A number of international investors, including Japanese life insurance and real estate companies (such as Kumagai Gumi and Kato Kaguku) have recently shifted potential investments away from the US to Europe. Moreover, investment interest in Europe is on the rise in the US. Case in point: Several new or prospective mutual funds are now being targeted at Europe, including the Classic Europe Growth Fund (PaineWebber) and the New Europe Fund (Scudder, Stevens & Clark).
The long-term investment outlook for Europe looks promising, in part because of the changes now occurring in Eastern Europe, says Mark Hays, senior portfolio manager of IDS International Inc., an investment management company based in London.
``We're feeling particularly bullish about France,'' Mr. Hays says, noting that with relatively high interest rates there, ``you've got the potential for bond yields to fall.'' That tends to work in favor of stocks, Hays notes. ``France also has a very entrepreneurial economy, with a great interest in equities.''
In the case of West Germany, which remains far and away the dominant economy of Western Europe, Hays sees a somewhat more complicated investment situation. On a short-term basis, the West German equities market will probably not turn in robust growth, he says, although it will hold its own.

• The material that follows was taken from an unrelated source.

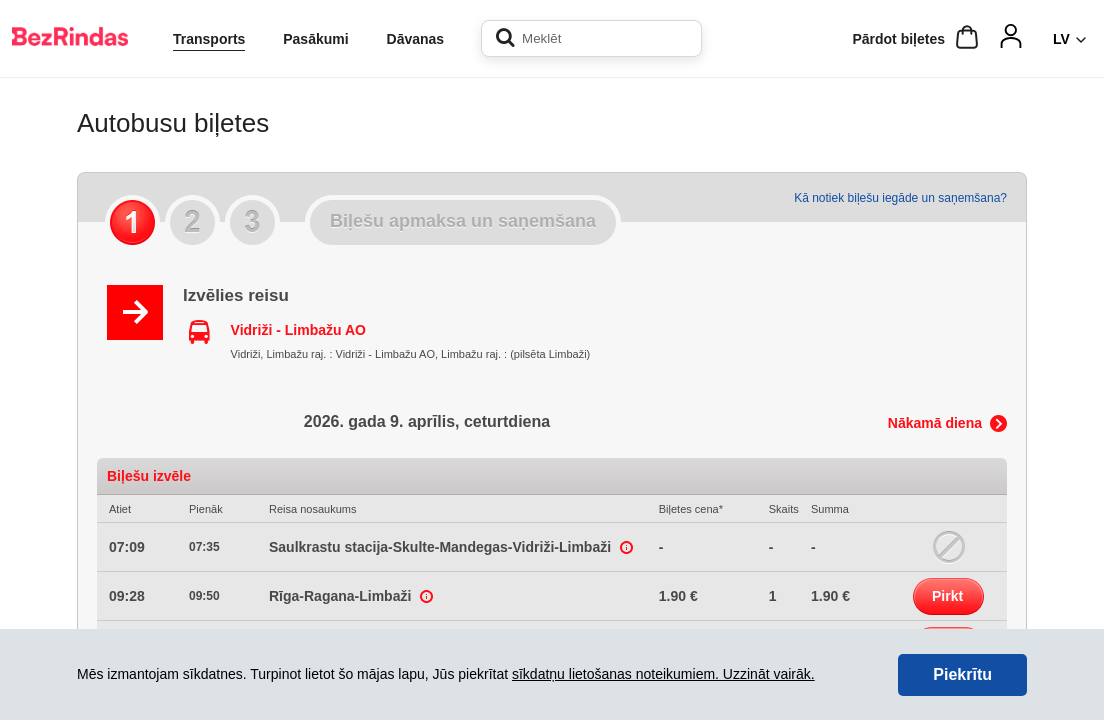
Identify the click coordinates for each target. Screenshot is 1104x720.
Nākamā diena (935, 423)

Thus, IDS is maintaining, as opposed to substantially adding to, its portfolio weighting in West Germany. The paramount challenge, he says, will be the high interest rate policy of the Bundesbank, which makes long-term bonds attractive compared to equities. Nor does IDS expect any immediate reduction in interest rates, given the stimulative tax cut scheduled by Bonn for early this year.
But looking toward the end of 1990 and into the '90s, Hays believes that West German companies will profit from the political liberalization now occurring in Eastern Europe.

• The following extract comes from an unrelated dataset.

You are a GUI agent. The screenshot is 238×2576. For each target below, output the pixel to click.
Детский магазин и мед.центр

IDS International in London, Hays says, currently has ``zero'' investment in the United Kingdom, having pulled all of its holding out of that nation for such continental markets as France and Switzerland. But Hays says that he is now looking for investments in the UK, particularly firms that export to the Continent.
``We see a healthy equities market in the UK, with higher than average returns,'' says Randolph Hood, a director with Matrix Capital Management Company in Greenwich, Conn.
Mr. Hood sees some gains for West German and Japanese stock markets. But he anticipates difficulties in both settings. In the case of Japan, he sees some ``steam coming out of that market,'' following its pell-mell growth in recent years, with the Nikkei stock market average up around 500 percent from the start of the decade. That compares with less than half that for the Dow Jones industrial average.
In West Germany, Hood sees flat growth during this first quarter. This reflects in part the German market's sensitivity to interest rates, as well as the negative impact on West German exports from somewhat slower global growth.